I think there might be a simple way to achieve somewhat similar functionality to dask, if we used as the zarr backend for intermediate arrays a (not yet implemented) zarr store backed by the Ray Plasma object store.

I don't know anything about Plasma - does it allow sharing across machines? Also it seems very old at this point: https://github.com/ray-project/plasma/commits/master/

We'd need to do a bit of work to open up Cubed to arbitrary intermediate Zarr stores (#784). I have a draft PR in #785 that moves us in that direction.

Aug 13 '25 09:08 tomwhite

Hi,

It would be very helpful if you have an example workload that you could share or describe here as that would help us understand if it's a good fit

Most of it is analytics and feature extraction on 5-50 TB weather forecast datasets (initialization_time x valid_time x lat x lon), the usual pipeline looks e.g. something like

xr.open_zarr('s3://mybucket/ifs.zarr') \
.sel(lat=latitudes, lon=longitudes, method='nearest') \
... # computed variables based on base variables (mostly elementwise ufuncs)
.group_by('country').mean(['point']) \
.to_dask_dataframe() \
.to_parquet('s3://mybucket/ifs_features') \
# or .to_zarr

or just administrative zarr tasks (backfilling, changing compression, rechunking, etc.), so nothing much complicated, the task graph is quite typical map reduce (except the ocassional rechunk, but then rechunk is the only operation).

The main reasons why cubed+ray sounds promising to me is the memory guarantees of cubed (fine-tuning memory requirements is really a huge pain) and some of ray's features compared to dask (ray environments, better integration with ML ecosystem).

Also it seems very old at this point

Yes, sorry, it seems like Plasma itself is deprecated and Ray uses it's own fork of Plasma.

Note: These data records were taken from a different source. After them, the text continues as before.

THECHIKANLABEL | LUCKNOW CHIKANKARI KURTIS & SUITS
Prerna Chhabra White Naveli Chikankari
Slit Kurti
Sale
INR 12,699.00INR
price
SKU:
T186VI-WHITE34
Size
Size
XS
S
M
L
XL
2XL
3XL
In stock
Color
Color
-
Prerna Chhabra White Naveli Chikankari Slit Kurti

The best docs for it seems to be this page: https://docs.ray.io/en/latest/ray-core/objects/serialization.html

Anyway, to give a quick summary of it's features as I understand them

Each worker node hosts many worker processes
Each worker node has one shared object store which is shared between all the worker processes on the node
When a worker process requests an object which resides on a different node, the data are transparently transferred to its node's object store
It supports disk spilling
The api is
- ray.put(o: object) -> ObjectRef where object ref is some unique ID
- ray.get(ref: ObjectRef) -> object
The ObjectRefs are reference counted, and the objects are garbage collected when no ObjectRefs to it exist.

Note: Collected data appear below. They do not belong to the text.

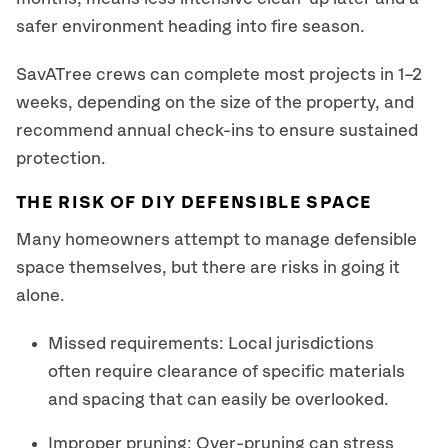
safer environment heading into fire season.
SavATree crews can complete most projects in 1–2
weeks, depending on the size of the property, and
recommend annual check-ins to ensure sustained
protection.
THE RISK OF DIY DEFENSIBLE SPACE
Many homeowners attempt to manage defensible
space themselves, but there are risks in going it
alone.
Missed requirements: Local jurisdictions
often require clearance of specific materials
and spacing that can easily be overlooked.
Improper pruning: Over-pruning can stress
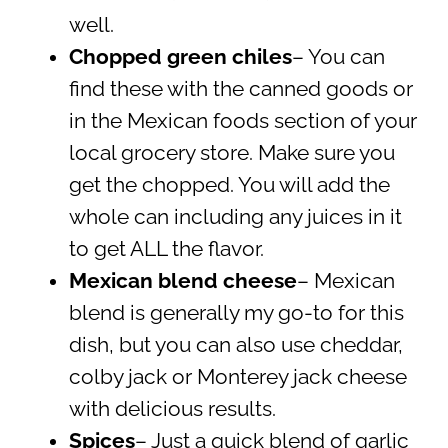
well.
Chopped green chiles
– You can
find these with the canned goods or
in the Mexican foods section of your
local grocery store. Make sure you
get the chopped. You will add the
whole can including any juices in it
to get ALL the flavor.
Mexican blend cheese
– Mexican
blend is generally my go-to for this
dish, but you can also use cheddar,
colby jack or Monterey jack cheese
with delicious results.
Spices
– Just a quick blend of garlic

Aug 13 '25 18:08 vladidobro

Thanks for the details on the workloads you are running. Since you are using Xarray they should be easy to try on Cubed (see https://cubed-dev.github.io/cubed/examples/xarray.html). You could start by running locally on a small dataset to check that the API coverage is there - if there are any gaps we'd be very happy to hear about them and fix them (https://github.com/cubed-dev/cubed-xarray/issues).

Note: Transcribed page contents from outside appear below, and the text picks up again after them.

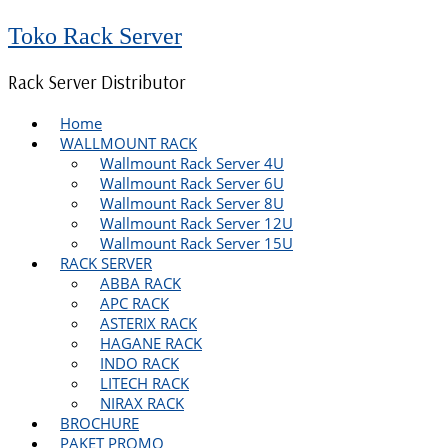
Toko Rack Server
Rack Server Distributor
Home
WALLMOUNT RACK
Wallmount Rack Server 4U
Wallmount Rack Server 6U
Wallmount Rack Server 8U
Wallmount Rack Server 12U
Wallmount Rack Server 15U
RACK SERVER
ABBA RACK
APC RACK
ASTERIX RACK
HAGANE RACK
INDO RACK
LITECH RACK
NIRAX RACK
BROCHURE
PAKET PROMO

Re Plasma - are you interested in building something to test this out?

Aug 14 '25 08:08 tomwhite

Re Plasma - are you interested in building something to test this out?

Eventually yes, I am. The shared memory zarr store seems like quite simple thing to implement, the difficult thing seems to me to allow cubed to take full advantage of it. That would require not treating it as an opaque zarr store, but instead exposing the chunk-level task dependencies to the executor. And that almost sounds like the the proposal to use arbitrary blob stores https://github.com/cubed-dev/cubed/issues/727 which, if done, would allow using the ray object store directly without any zarr abstraction on top.

I am now waiting for the infra team to setup Ray for me, and when I get to test it, I will try to implement this zarr store and get back to you.

Aug 14 '25 09:08 vladidobro

@vladidobro #801 should allow you to use a Ray store directly.

Sep 15 '25 08:09 tomwhite